Hanoi, an ancient city founded in AD 1010 and a settlement of craftsmen around the royal court in lead to the development of the Old Quarter with its guilds, at one time there were thirty-six distinct guilds and crafts people. Many of the streets take their names from the craft guilds they housed. We appeared to be in Silver Street, shop next to shop of silver and other jewellery, punctuated by places selling tour across the region of Vietnam.

The merchandise in some streets was more modern, there appeared to be Tee Shirt Street, and Luggage Street with is constant display of North Face and Nike merchandise.
We headed out to the airport at midday. Laying plans to come here again next year.

Saturday, 17 November 2012


Thursday, posted Friday 
Almost imperceptibly we move through the water; our boat seemed at anchor and it was the rocky outcrops and islands that were drifting by, iceberg-like. A warm breeze skimmed across the water. We were now passing sites that were familiar, like the oil exploration rig, rising up like a small city, with its four towers and cranes and helipads.

We chugged on to our RVP with the bigger boat that would take us home.
Sun warming us, Sian dozes peacefully and Mr Chingh comes and sits next to me. He watches me start to draw again.

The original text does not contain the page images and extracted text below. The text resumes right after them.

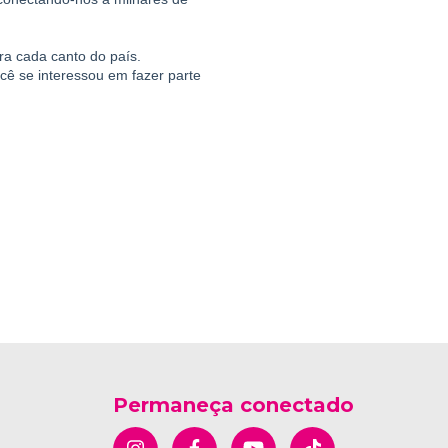
ra cada canto do país.
cê se interessou em fazer parte 
Permaneça conectado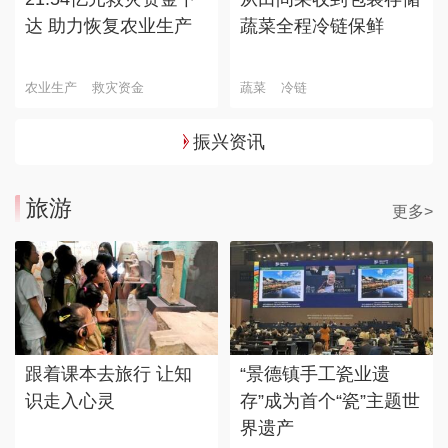
达 助力恢复农业生产
蔬菜全程冷链保鲜
农业生产
救灾资金
蔬菜
冷链
振兴资讯
旅游
更多>
跟着课本去旅行 让知
“景德镇手工瓷业遗
识走入心灵
存”成为首个“瓷”主题世
界遗产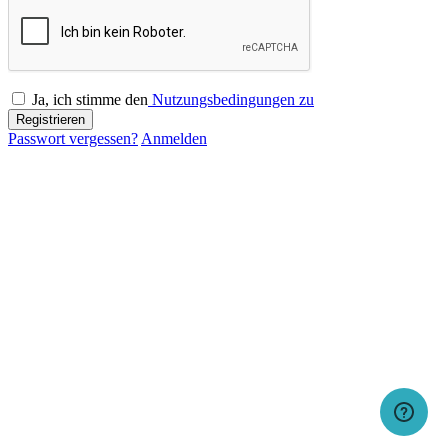
Ja, ich stimme den
Nutzungsbedingungen zu
Registrieren
Passwort vergessen?
Anmelden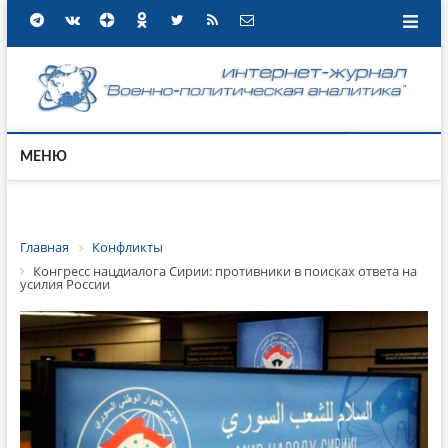
МЕНЮ
Главная
Конфликты
Конгресс нацдиалога Сирии: противники в поисках ответа на
усилия России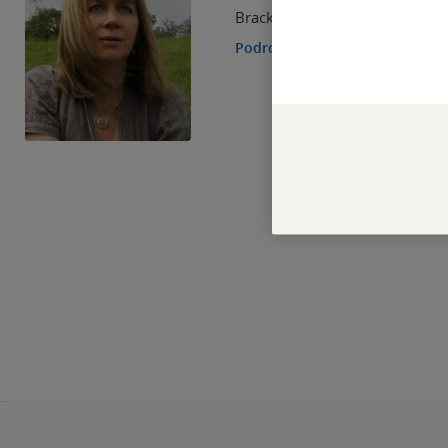
Brackston.
Podrobnosti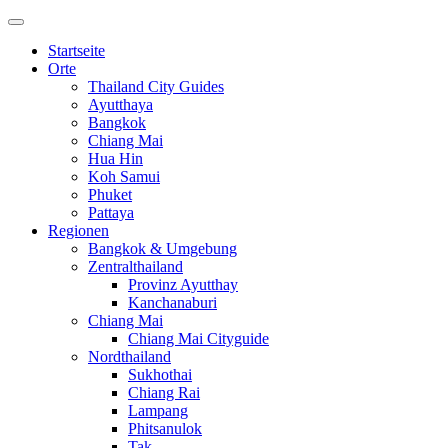
Startseite
Orte
Thailand City Guides
Ayutthaya
Bangkok
Chiang Mai
Hua Hin
Koh Samui
Phuket
Pattaya
Regionen
Bangkok & Umgebung
Zentralthailand
Provinz Ayutthay
Kanchanaburi
Chiang Mai
Chiang Mai Cityguide
Nordthailand
Sukhothai
Chiang Rai
Lampang
Phitsanulok
Tak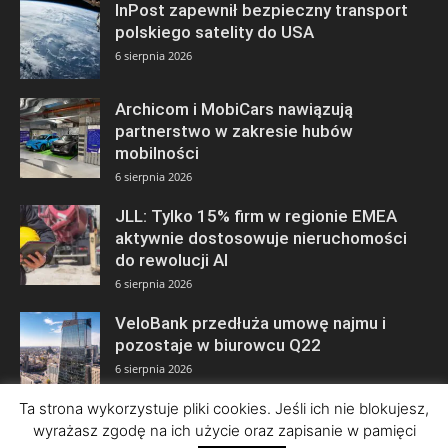
InPost zapewnił bezpieczny transport
polskiego satelity do USA
6 sierpnia 2026
Archicom i MobiCars nawiązują
partnerstwo w zakresie hubów
mobilności
6 sierpnia 2026
JLL: Tylko 15% firm w regionie EMEA
aktywnie dostosowuje nieruchomości
do rewolucji AI
6 sierpnia 2026
VeloBank przedłuża umowę najmu i
pozostaje w biurowcu Q22
6 sierpnia 2026
Ta strona wykorzystuje pliki cookies. Jeśli ich nie blokujesz,
wyrażasz zgodę na ich użycie oraz zapisanie w pamięci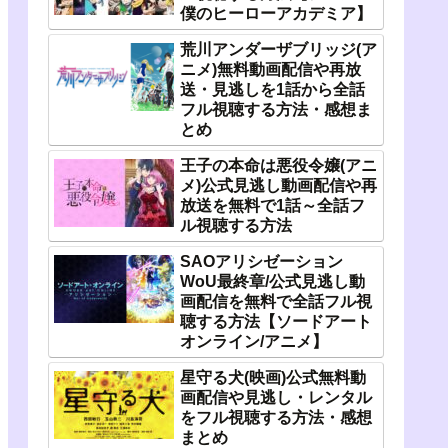
僕のヒーローアカデミア】
荒川アンダーザブリッジ(ア
ニメ)無料動画配信や再放
送・見逃しを1話から全話
フル視聴する方法・感想ま
とめ
王子の本命は悪役令嬢(アニ
メ)公式見逃し動画配信や再
放送を無料で1話～全話フ
ル視聴する方法
SAOアリシゼーション
WoU最終章/公式見逃し動
画配信を無料で全話フル視
聴する方法【ソードアート
オンライン/アニメ】
星守る犬(映画)公式無料動
画配信や見逃し・レンタル
をフル視聴する方法・感想
まとめ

Conversation; How old am I? Family? Where from? You first time in Vietnam? The familiar interrogatory is played out.
Mr Chingh is originally from Haiphong, “like Liverpool” he tells me, He lives now in Cat Ba, we both have daughters, smiles are shared. Mr Chingh is forty-two and in 1978, aged eight I guess, he left on a small boat for Hong Kong. A journey of some four hundred and sixty nautical miles, equivalent of crossing the English Channel five times.
He is a small wiry man, with strength and agility. He was one of the refugees or boat people. This was a journey on which he nearly died and he rested up for a week on an island (he indicated the place on the map I carried in my book, ripped out of an inflight magazine four days prior).
Mr Chingh was interned in Hong Kong however he learnt English there. Returning to Vietnam in 1992 when the country was beginning to normalise (the US lifted its trade embargo in 1995). He must have married so after and started his family. His Uncle is in Boston and visits often.